● TASK REQUIREMENTS: Only text is carried over. Reproduce the entries below exactly.

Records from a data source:
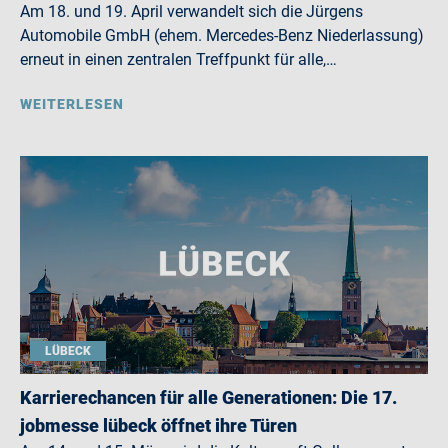
Am 18. und 19. April verwandelt sich die Jürgens
Automobile GmbH (ehem. Mercedes-Benz Niederlassung)
erneut in einen zentralen Treffpunkt für alle,…
WEITERLESEN
LÜBECK
Karrierechancen für alle Generationen: Die 17.
jobmesse lübeck öffnet ihre Türen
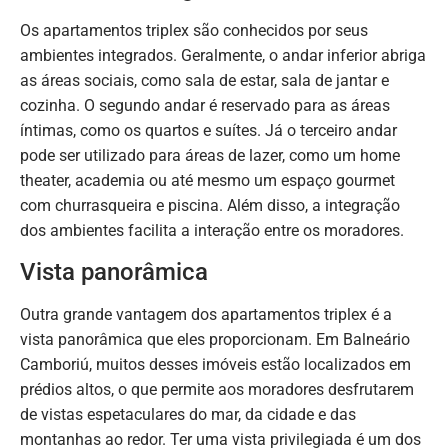
Os apartamentos triplex são conhecidos por seus
ambientes integrados. Geralmente, o andar inferior abriga
as áreas sociais, como sala de estar, sala de jantar e
cozinha. O segundo andar é reservado para as áreas
íntimas, como os quartos e suítes. Já o terceiro andar
pode ser utilizado para áreas de lazer, como um home
theater, academia ou até mesmo um espaço gourmet
com churrasqueira e piscina. Além disso, a integração
dos ambientes facilita a interação entre os moradores.
Vista panorâmica
Outra grande vantagem dos apartamentos triplex é a
vista panorâmica que eles proporcionam. Em Balneário
Camboriú, muitos desses imóveis estão localizados em
prédios altos, o que permite aos moradores desfrutarem
de vistas espetaculares do mar, da cidade e das
montanhas ao redor. Ter uma vista privilegiada é um dos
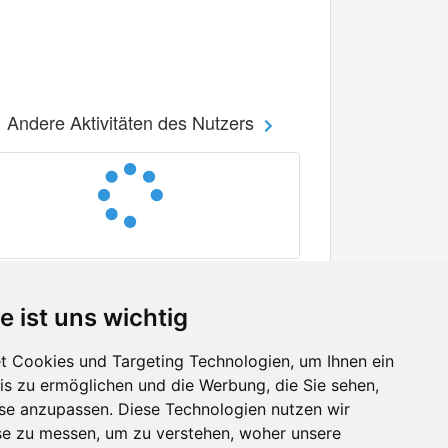
Andere Aktivitäten des Nutzers
e ist uns wichtig
 Cookies und Targeting Technologien, um Ihnen ein
nis zu ermöglichen und die Werbung, die Sie sehen,
Facebook
sse anzupassen. Diese Technologien nutzen wir
Twitter
e zu messen, um zu verstehen, woher unsere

● ANSWER SPACE:
Am 18. und 19. April verwandelt sich die Jürgens
Automobile GmbH (ehem. Mercedes-Benz Niederlassung)
erneut in einen zentralen Treffpunkt für alle,…
WEITERLESEN
LÜBECK
Karrierechancen für alle Generationen: Die 17.
jobmesse lübeck öffnet ihre Türen
Os apartamentos triplex são conhecidos por seus
ambientes integrados. Geralmente, o andar inferior abriga
as áreas sociais, como sala de estar, sala de jantar e
cozinha. O segundo andar é reservado para as áreas
íntimas, como os quartos e suítes. Já o terceiro andar
pode ser utilizado para áreas de lazer, como um home
theater, academia ou até mesmo um espaço gourmet
com churrasqueira e piscina. Além disso, a integração
dos ambientes facilita a interação entre os moradores.
Vista panorâmica
Outra grande vantagem dos apartamentos triplex é a
vista panorâmica que eles proporcionam. Em Balneário
Camboriú, muitos desses imóveis estão localizados em
prédios altos, o que permite aos moradores desfrutarem
de vistas espetaculares do mar, da cidade e das
montanhas ao redor. Ter uma vista privilegiada é um dos
Andere Aktivitäten des Nutzers
e ist uns wichtig
 Cookies und Targeting Technologien, um Ihnen ein
nis zu ermöglichen und die Werbung, die Sie sehen,
Facebook
sse anzupassen. Diese Technologien nutzen wir
Twitter
e zu messen, um zu verstehen, woher unsere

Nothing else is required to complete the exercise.